- Dundas Harbour Dundas Harbour (Nunavut)
- Coordinates: 74°32′N 82°23′W﻿ / ﻿74.533°N 82.383°W
- Country: Canada
- Territory: Nunavut
- Founded: August 1924
- Abandoned: 1951

Population
- • Total: 0

= Dundas Harbour =

Ghost town on Devon Island, Qikiqtaaluk, Nunavut, Canada

Dundas Harbour (Inuktitut: Talluruti, "a woman's chin with tattoos on it") is an abandoned settlement in the Qikiqtaaluk Region, Nunavut, Canada. It is located on Devon Island at the eastern shore of the waterway also named Dundas Harbour. Baffin Bay's Croker Bay is immediately to the west and Parry Channel to the south.

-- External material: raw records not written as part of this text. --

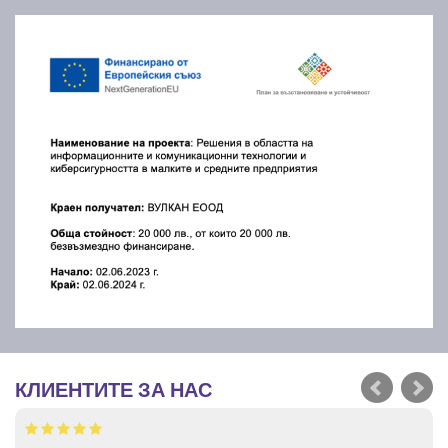
КЛИЕНТИТЕ ЗА НАС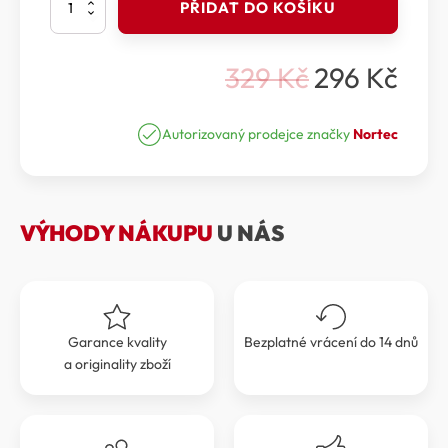
PŘIDAT DO KOŠÍKU
-
Obal
CORSA
329
Kč
296
Kč
MICRO
Původní
Aktuální
CRAMPON
cena
cena
BAG
množství
Autorizovaný prodejce značky
Nortec
byla:
je:
329 Kč.
296 Kč.
VÝHODY NÁKUPU
U NÁS
Garance kvality
Bezplatné vrácení do 14 dnů
a originality zboží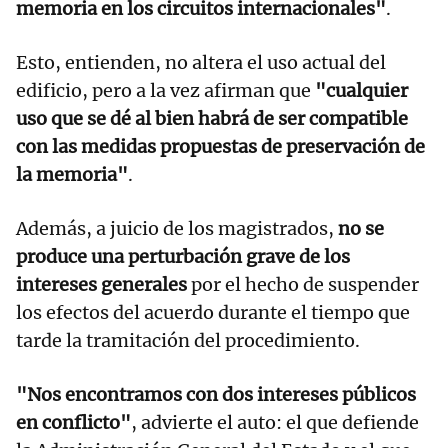
memoria en los circuitos internacionales"
.
Esto, entienden, no altera el uso actual del
edificio, pero a la vez afirman que
"cualquier
uso que se dé al bien habrá de ser compatible
con las medidas propuestas de preservación de
la memoria"
.
Además, a juicio de los magistrados,
no se
produce una perturbación grave de los
intereses generales
por el hecho de suspender
los efectos del acuerdo durante el tiempo que
tarde la tramitación del procedimiento.
"Nos encontramos con dos intereses públicos
en conflicto"
, advierte el auto: el que defiende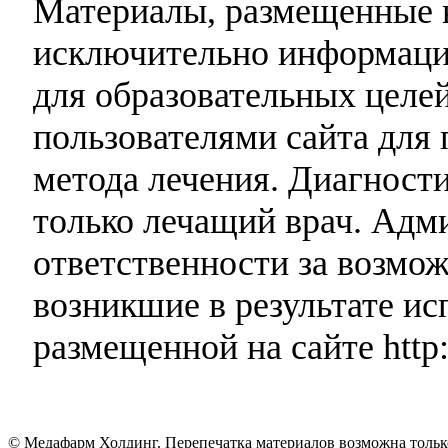
Материалы, размещенные н
исключительно информаци
для образовательных целей
пользователями сайта для 
метода лечения. Диагност
только лечащий врач. Адми
ответственности за возмо
возникшие в результате и
размещенной на сайте http:
© Медафарм Холдинг. Перепечатка материалов возможна тольк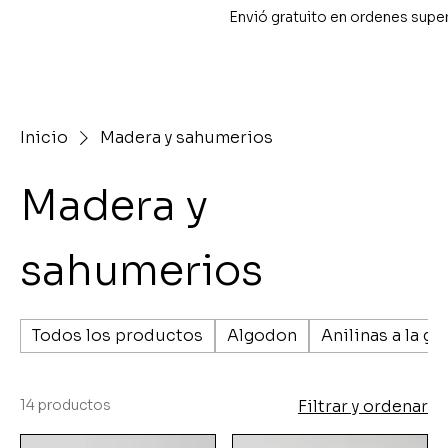
Envió gratuito en ordenes supe
Inicio
Madera y sahumerios
Madera y
sahumerios
Todos los productos
Algodon
Anilinas a la gr
14 productos
Filtrar y ordenar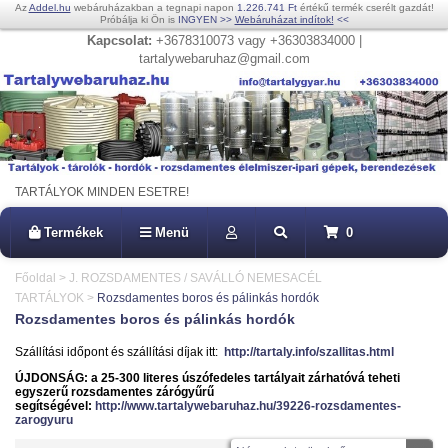
Az
Addel.hu
webáruházakban a tegnapi napon
1.226.741 Ft
értékű termék cserélt gazdát!
Próbálja ki Ön is
INGYEN
>>
Webáruházat indítok!
<<
Kapcsolat:
+3678310073 vagy +36303834000 |
tartalywebaruhaz@gmail.com
TARTÁLYOK MINDEN ESETRE!
Termékek
Menü
0
Főoldal
>
J. ROZSDAMENTES / SAVÁLLÓ NEMESACÉL
TARTÁLYOK
>
Rozsdamentes boros és pálinkás hordók
Rozsdamentes boros és pálinkás hordók
Szállítási időpont és szállítási díjak itt:
http://tartaly.info/szallitas.html
ÚJDONSÁG: a 25-300 literes úszófedeles tartályait zárhatóvá teheti
egyszerű rozsdamentes zárógyűrű
segítségével:
http://www.tartalywebaruhaz.hu/39226-rozsdamentes-
zarogyuru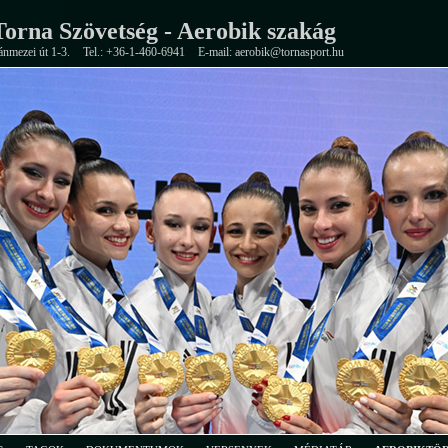
orna Szövetség - Aerobik szakág
ánmezei út 1-3.
Tel.: +36-1-460-6941
E-mail: aerobik@tornasport.hu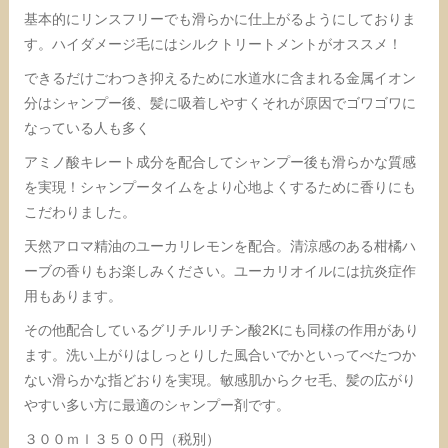
基本的にリンスフリーでも滑らかに仕上がるようにしておりま
す。ハイダメージ毛にはシルクトリートメントがオススメ！
できるだけごわつき抑えるために水道水に含まれる金属イオン
分はシャンプー後、髪に吸着しやすくそれが原因でゴワゴワに
なっている人も多く
アミノ酸キレート成分を配合してシャンプー後も滑らかな質感
を実現！シャンプータイムをより心地よくするために香りにも
こだわりました。
天然アロマ精油のユーカリレモンを配合。清涼感のある柑橘ハ
ーブの香りもお楽しみください。ユーカリオイルには抗炎症作
用もあります。
その他配合しているグリチルリチン酸2Kにも同様の作用があり
ます。洗い上がりはしっとりした風合いでかといってべたつか
ない滑らかな指どおりを実現。敏感肌からクセ毛、髪の広がり
やすい多い方に最適のシャンプー剤です。
３００ｍｌ３５００円（税別）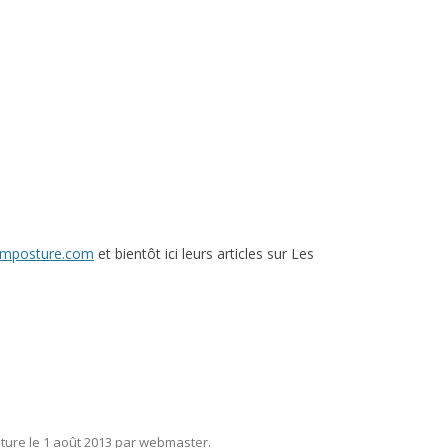
simposture.com
et bientôt ici leurs articles sur Les
ture
le
1 août 2013
par
webmaster
.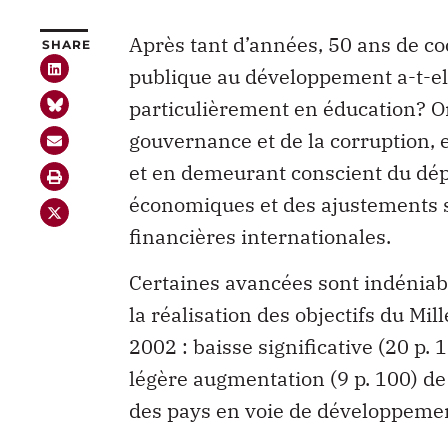
Après tant d’années, 50 ans de co
SHARE
publique au développement a-t-elle
particulièrement en éducation? On
gouvernance et de la corruption, e
et en demeurant conscient du dé
économiques et des ajustements st
financières internationales.
Certaines avancées sont indéniab
la réalisation des objectifs du Mi
2002 : baisse significative (20 p. 
légère augmentation (9 p. 100) de 
des pays en voie de développeme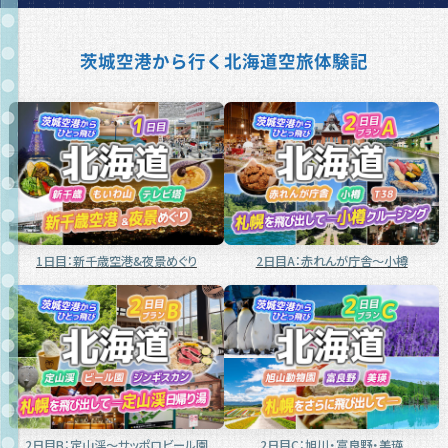
茨城空港から行く北海道空旅体験記
1日目：新千歳空港&夜景めぐり
2日目A：赤れんが庁舎〜小樽
2日目B：定山渓〜サッポロビール園
2日目C：旭川・富良野・美瑛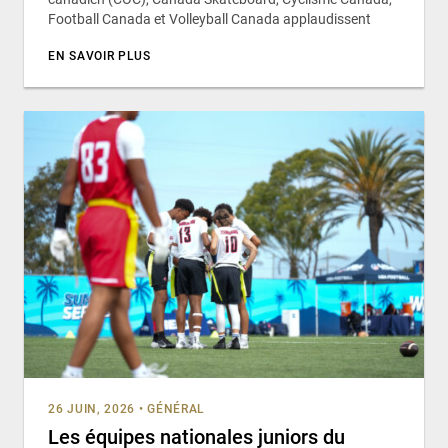
Football Canada et Volleyball Canada applaudissent
EN SAVOIR PLUS
26 JUIN, 2026
•
GÉNÉRAL
Les équipes nationales juniors du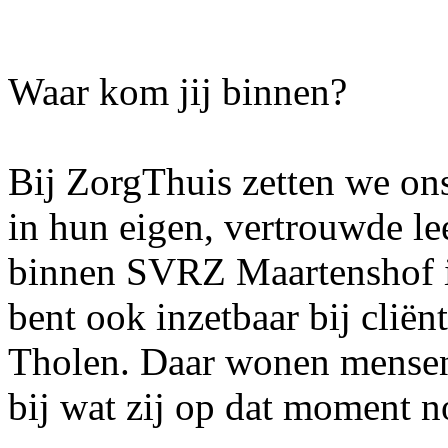
Waar kom jij binnen?
Bij ZorgThuis zetten we ons
in hun eigen, vertrouwde le
binnen SVRZ Maartenshof in
bent ook inzetbaar bij cliën
Tholen. Daar wonen mensen 
bij wat zij op dat moment 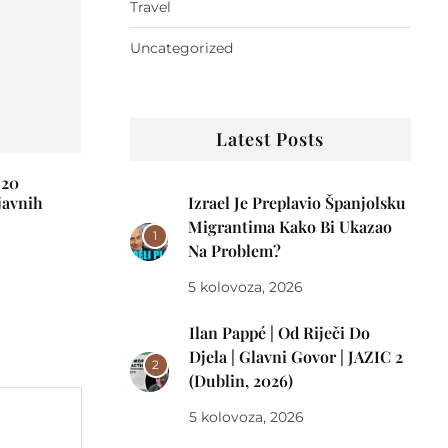
Travel
Uncategorized
Latest Posts
 20
javnih
Izrael Je Preplavio Španjolsku
Migrantima Kako Bi Ukazao
1
Na Problem?
5 kolovoza, 2026
Ilan Pappé | Od Riječi Do
Djela | Glavni Govor | JAZIC 2
2
(Dublin, 2026)
5 kolovoza, 2026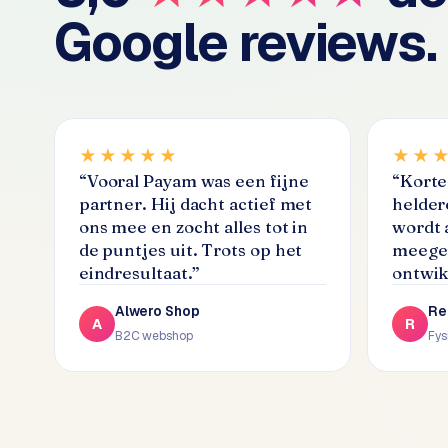
Google reviews.
C
e
n
t
r
a
★★★★★
★★
l
“
Vooral Payam was een fijne
“
Korte 
·
partner. Hij dacht actief met
helder
S
ons mee en zocht alles tot in
wordt 
h
de puntjes uit. Trots op het
meegen
o
eindresultaat.
”
ontwik
p
i
Alwero Shop
Re
f
A
R
B2C webshop
Fys
y
S
t
o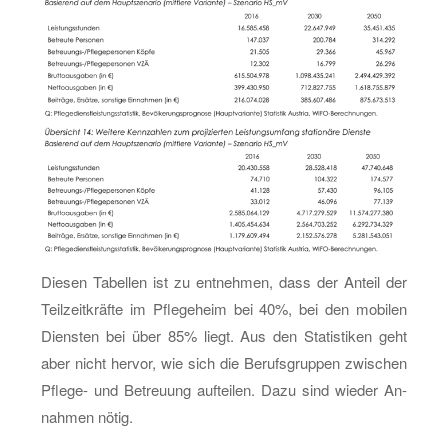
Die­sen Ta­bel­len ist zu ent­neh­men, dass der An­teil der
Teil­zeit­kräf­te im Pfle­ge­heim bei 40%, bei den mo­bi­len
Diens­ten bei über 85% liegt. Aus den Sta­tis­ti­ken geht
aber nicht her­vor, wie sich die Be­rufs­grup­pen zwi­schen
Pfle­ge- und Be­treu­ung auf­tei­len. Dazu sind wie­der An­
nah­men nötig.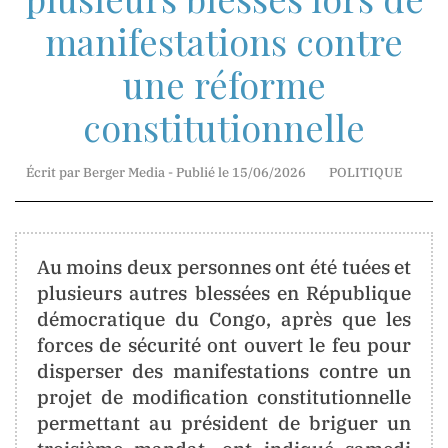
manifestations contre
Mr.
Jean-
une réforme
Marie
Mbunga
constitutionnelle
Direction
Technique
Écrit par Berger Media - Publié le 15/06/2026
POLITIQUE
Madame
Myriam
Au moins deux personnes ont été tuées et
Basosila
plusieurs autres blessées en République
Mbewa
démocratique du Congo, après que les
Rédaction
forces de sécurité ont ouvert le feu pour
et
Publication
disperser des manifestations contre un
projet de modification constitutionnelle
permettant au président de briguer un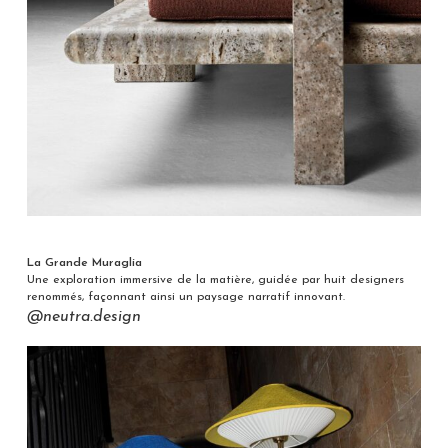
La Grande Muraglia
Une exploration immersive de la matière, guidée par huit designers
renommés, façonnant ainsi un paysage narratif innovant.
@neutra.design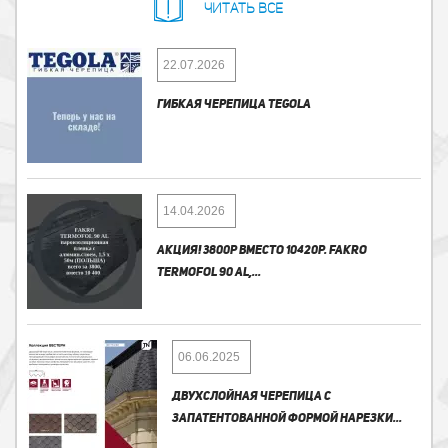
Читать все
22.07.2026
ГИБКАЯ ЧЕРЕПИЦА TEGOLA
14.04.2026
АКЦИЯ! 3800Р ВМЕСТО 10420Р. FAKRO
TERMOFOL 90 AL,...
06.06.2025
ДВУХСЛОЙНАЯ ЧЕРЕПИЦА С
ЗАПАТЕНТОВАННОЙ ФОРМОЙ НАРЕЗКИ...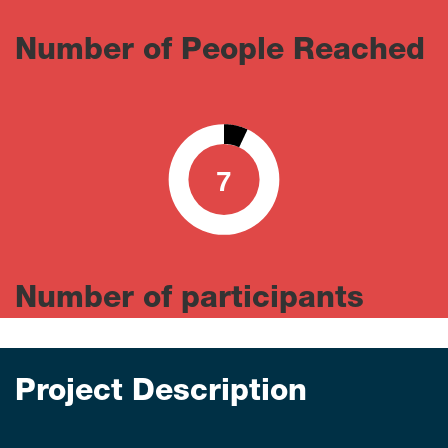
Number of People Reached
7
0
100
Number of participants
Project Description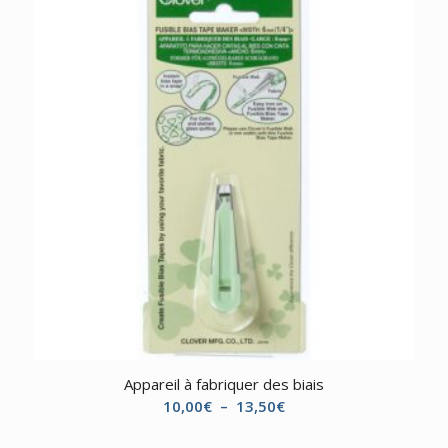
Appareil à fabriquer des biais
Plage
10,00
€
–
13,50
€
de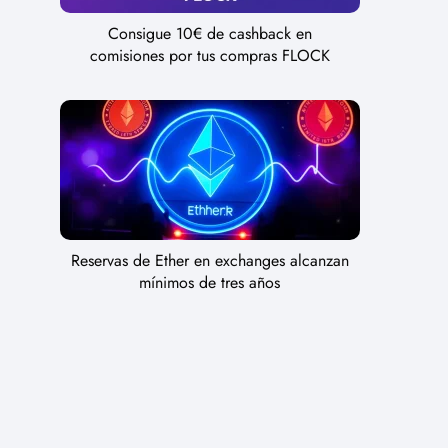
Consigue 10€ de cashback en
comisiones por tus compras FLOCK
Reservas de Ether en exchanges alcanzan
mínimos de tres años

An outpost was established at the harbour in August 1924 as part of a government presence intended to curb foreign whaling and other activities. The Hudson's Bay Company leased the outpost in 1933. The following year, 52 Inuit were relocated from Kinngait (then called Cape Dorset) to Dundas Harbour but they returned to the mainland 13 years later.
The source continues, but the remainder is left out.